THE TASK: The records below are to be returned exactly as written, minus their pictures.

RECORDS FOR THE EXERCISE section start

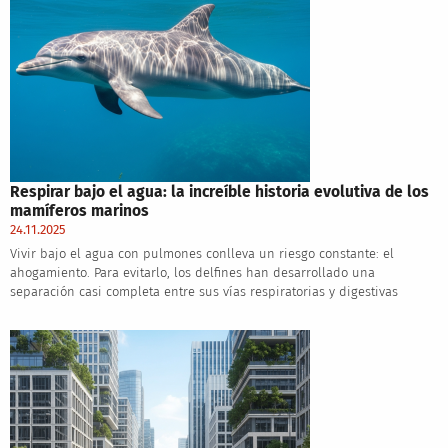
Respirar bajo el agua: la increíble historia evolutiva de los
mamíferos marinos
24.11.2025
Vivir bajo el agua con pulmones conlleva un riesgo constante: el
ahogamiento. Para evitarlo, los delfines han desarrollado una
separación casi completa entre sus vías respiratorias y digestivas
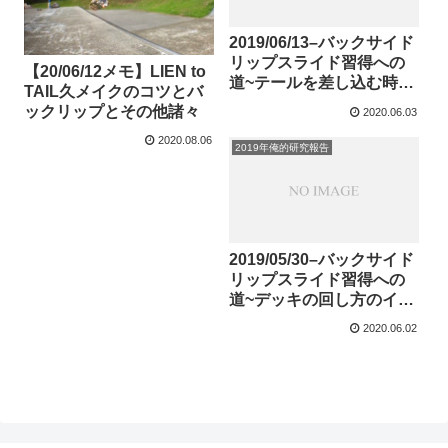
2019/06/13–バックサイド
リップスライド習得への
【20/06/12メモ】LIEN to
道~テールを差し込む時注
TAIL久メイクのコツとバ
意すること~
ックリップとその他諸々
2020.06.03
2020.08.06
2019年俺的研究報告
2019/05/30–バックサイド
リップスライド習得への
道~デッキの回し方のイメ
ージ~
2020.06.02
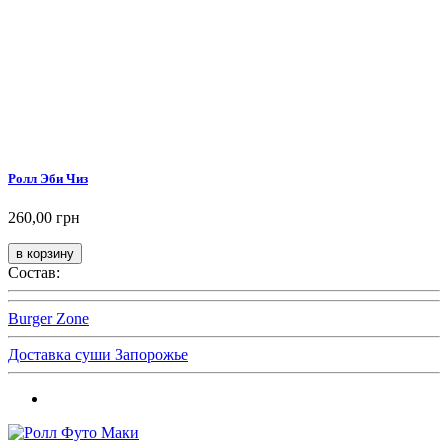
Ролл Эби Чиз
260,00 грн
Состав:
Burger Zone
Доставка суши Запорожье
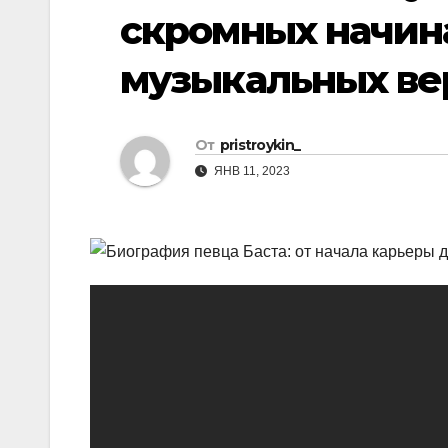
р
p
скромных начин
a
а
s
музыкальных в
в
s
и
n
т
От
pristroykin_
i
ь
ЯНВ 11, 2023
k
i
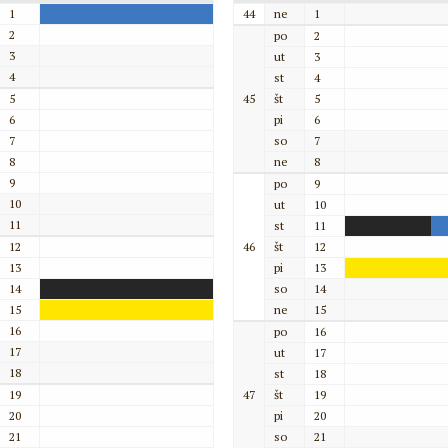
1
44
ne
1
2
po
2
3
ut
3
4
st
4
5
45
št
5
6
pi
6
7
so
7
8
ne
8
9
po
9
10
ut
10
11
st
11
12
46
št
12
13
pi
13
14
so
14
15
ne
15
16
po
16
17
ut
17
18
st
18
19
47
št
19
20
pi
20
21
so
21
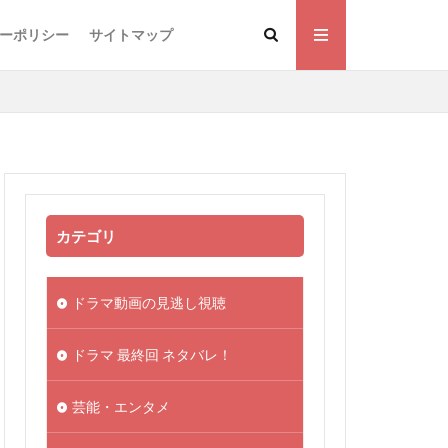
ーポリシー
サイトマップ
カテゴリ
ドラマ動画の見逃し視聴
ドラマ 最終回 ネタバレ！
芸能・エンタメ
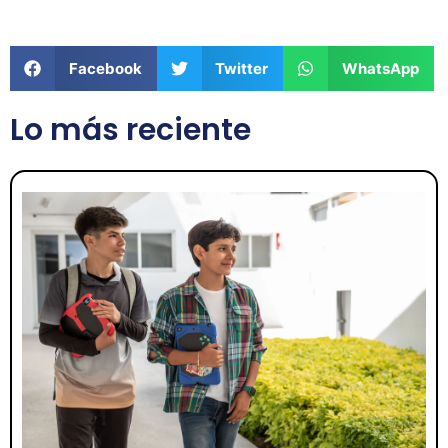
Facebook
Twitter
WhatsApp
Lo más reciente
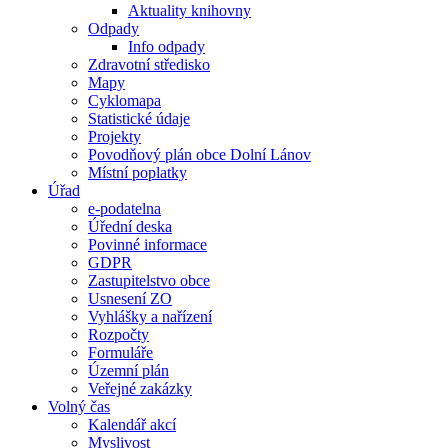
Aktuality knihovny
Odpady
Info odpady
Zdravotní středisko
Mapy
Cyklomapa
Statistické údaje
Projekty
Povodňový plán obce Dolní Lánov
Místní poplatky
Úřad
e-podatelna
Úřední deska
Povinné informace
GDPR
Zastupitelstvo obce
Usnesení ZO
Vyhlášky a nařízení
Rozpočty
Formuláře
Územní plán
Veřejné zakázky
Volný čas
Kalendář akcí
Myslivost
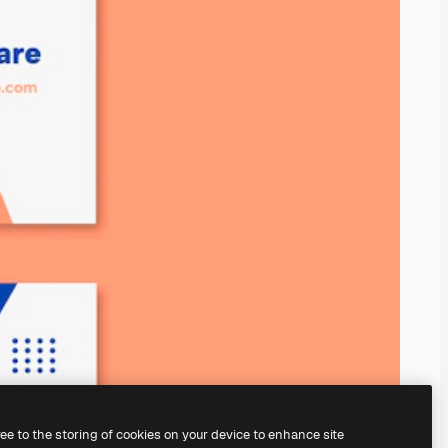
ree to the storing of cookies on your device to enhance site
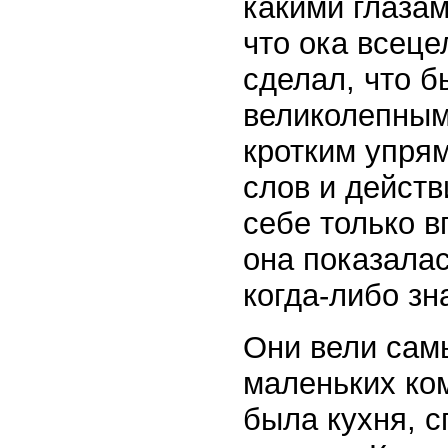
какими глазам
что ока всеце
сделал, что б
великолепным
кротким упря
слов и действ
себе только в
она показала
когда-либо зн
Они вели сам
маленьких ком
была кухня, с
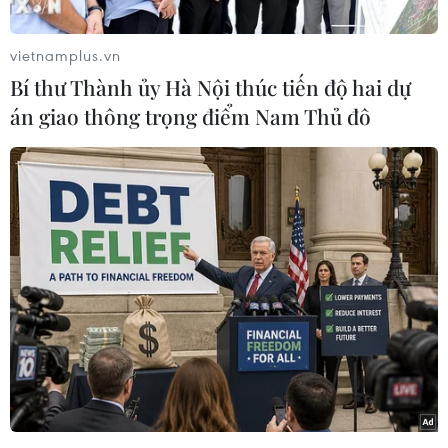
vietnamplus.vn
Bí thư Thành ủy Hà Nội thúc tiến độ hai dự
án giao thông trọng điểm Nam Thủ đô
Ngay phút thứ 8 của trận đấu, Robben đã gặp phải chấn
thương.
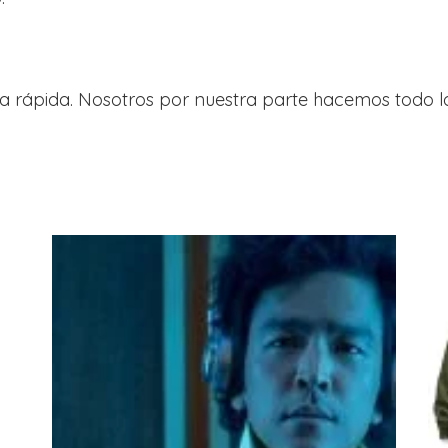
a rápida. Nosotros por nuestra parte hacemos todo l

RECORDS FOR THE EXERCISE section end

EXPECTED ANSWER:
Respirar bajo el agua: la increíble historia evolutiva de los
mamíferos marinos
24.11.2025
Vivir bajo el agua con pulmones conlleva un riesgo constante: el
ahogamiento. Para evitarlo, los delfines han desarrollado una
separación casi completa entre sus vías respiratorias y digestivas
2019/06/13–バックサイド
リップスライド習得への
【20/06/12メモ】LIEN to
道~テールを差し込む時注
TAIL久メイクのコツとバ
意すること~
ックリップとその他諸々
2020.06.03
2020.08.06
2019年俺的研究報告
2019/05/30–バックサイド
リップスライド習得への
道~デッキの回し方のイメ
ージ~
2020.06.02
Ролл Эби Чиз
260,00 грн
Состав:
Burger Zone
Доставка суши Запорожье
р
p
скромных начин
a
а
s
музыкальных в
в
s
и
n
т
От
pristroykin_
i
ь
ЯНВ 11, 2023
k
i
1
44
ne
1
2
po
2
3
ut
3
4
st
4
5
45
št
5
6
pi
6
7
so
7
8
ne
8
9
po
9
10
ut
10
11
st
11
12
46
št
12
13
pi
13
14
so
14
15
ne
15
16
po
16
17
ut
17
18
st
18
19
47
št
19
20
pi
20
21
so
21
ーポリシー
サイトマップ
カテゴリ
ドラマ動画の見逃し視聴
ドラマ 最終回 ネタバレ！
芸能・エンタメ
Facebook
Twitter
WhatsApp
Lo más reciente
Aktuality knihovny
Odpady
Info odpady
Zdravotní středisko
Mapy
Cyklomapa
Statistické údaje
Projekty
Povodňový plán obce Dolní Lánov
Místní poplatky
Úřad
e-podatelna
Úřední deska
Povinné informace
GDPR
Zastupitelstvo obce
Usnesení ZO
Vyhlášky a nařízení
Rozpočty
Formuláře
Územní plán
Veřejné zakázky
Volný čas
Kalendář akcí
Myslivost
ree to the storing of cookies on your device to enhance site
какими глазам
что ока всеце
сделал, что б
великолепным
кротким упря
слов и действ
себе только в
она показала
когда-либо зн
Они вели сам
маленьких ком
была кухня, с
vietnamplus.vn
Bí thư Thành ủy Hà Nội thúc tiến độ hai dự
án giao thông trọng điểm Nam Thủ đô
Ngay phút thứ 8 của trận đấu, Robben đã gặp phải chấn
thương.
a rápida. Nosotros por nuestra parte hacemos todo l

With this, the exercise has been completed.